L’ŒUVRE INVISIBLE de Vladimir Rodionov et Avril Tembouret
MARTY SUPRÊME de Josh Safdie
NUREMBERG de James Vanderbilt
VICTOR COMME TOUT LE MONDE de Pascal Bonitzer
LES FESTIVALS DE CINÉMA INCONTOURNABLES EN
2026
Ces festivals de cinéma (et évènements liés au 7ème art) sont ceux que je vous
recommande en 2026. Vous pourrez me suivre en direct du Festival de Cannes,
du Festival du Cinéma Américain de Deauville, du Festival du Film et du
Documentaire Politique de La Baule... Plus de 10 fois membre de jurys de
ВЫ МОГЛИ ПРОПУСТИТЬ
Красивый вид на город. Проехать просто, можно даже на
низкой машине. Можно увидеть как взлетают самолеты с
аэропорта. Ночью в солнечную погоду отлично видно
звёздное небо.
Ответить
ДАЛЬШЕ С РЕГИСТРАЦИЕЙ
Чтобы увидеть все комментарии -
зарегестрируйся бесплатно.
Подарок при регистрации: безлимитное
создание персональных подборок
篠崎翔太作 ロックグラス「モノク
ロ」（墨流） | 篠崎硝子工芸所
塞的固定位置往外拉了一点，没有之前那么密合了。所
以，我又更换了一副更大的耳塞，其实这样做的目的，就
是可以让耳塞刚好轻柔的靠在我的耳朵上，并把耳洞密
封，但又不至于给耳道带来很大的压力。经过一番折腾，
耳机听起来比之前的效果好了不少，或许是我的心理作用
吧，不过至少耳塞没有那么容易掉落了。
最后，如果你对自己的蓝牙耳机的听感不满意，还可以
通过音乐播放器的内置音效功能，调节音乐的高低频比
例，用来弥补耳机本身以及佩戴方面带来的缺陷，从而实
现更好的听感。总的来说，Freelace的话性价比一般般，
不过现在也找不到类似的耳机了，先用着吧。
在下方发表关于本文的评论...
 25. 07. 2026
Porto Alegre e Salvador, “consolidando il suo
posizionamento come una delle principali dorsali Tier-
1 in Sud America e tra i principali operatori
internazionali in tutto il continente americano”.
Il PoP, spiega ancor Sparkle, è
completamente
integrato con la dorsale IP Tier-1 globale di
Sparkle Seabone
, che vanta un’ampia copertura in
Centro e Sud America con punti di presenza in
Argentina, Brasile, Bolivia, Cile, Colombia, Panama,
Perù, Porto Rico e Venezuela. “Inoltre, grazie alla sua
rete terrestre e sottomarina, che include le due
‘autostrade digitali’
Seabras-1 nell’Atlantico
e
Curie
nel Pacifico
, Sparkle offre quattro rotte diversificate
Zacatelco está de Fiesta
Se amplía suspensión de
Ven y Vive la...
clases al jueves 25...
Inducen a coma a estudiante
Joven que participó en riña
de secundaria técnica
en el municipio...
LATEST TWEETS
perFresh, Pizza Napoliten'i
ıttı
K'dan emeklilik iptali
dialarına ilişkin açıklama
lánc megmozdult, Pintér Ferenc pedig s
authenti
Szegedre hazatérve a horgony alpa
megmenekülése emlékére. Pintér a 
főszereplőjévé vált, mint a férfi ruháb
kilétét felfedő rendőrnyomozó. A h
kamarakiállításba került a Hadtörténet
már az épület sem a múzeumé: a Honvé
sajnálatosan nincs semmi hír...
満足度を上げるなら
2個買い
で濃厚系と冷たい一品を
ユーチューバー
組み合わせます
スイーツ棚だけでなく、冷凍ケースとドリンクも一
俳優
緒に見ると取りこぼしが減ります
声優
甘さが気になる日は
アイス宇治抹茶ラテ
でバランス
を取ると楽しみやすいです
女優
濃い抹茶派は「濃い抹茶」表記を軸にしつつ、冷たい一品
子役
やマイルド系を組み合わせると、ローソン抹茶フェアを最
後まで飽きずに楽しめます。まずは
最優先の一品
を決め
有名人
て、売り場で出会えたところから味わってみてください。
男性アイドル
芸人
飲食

* * * * * * * * *

== ACTIVITY ==
In how many lines of the records does the word "Pintér" appear? Reply with the number only.

== OUTPUT FOR THIS TASK ==
2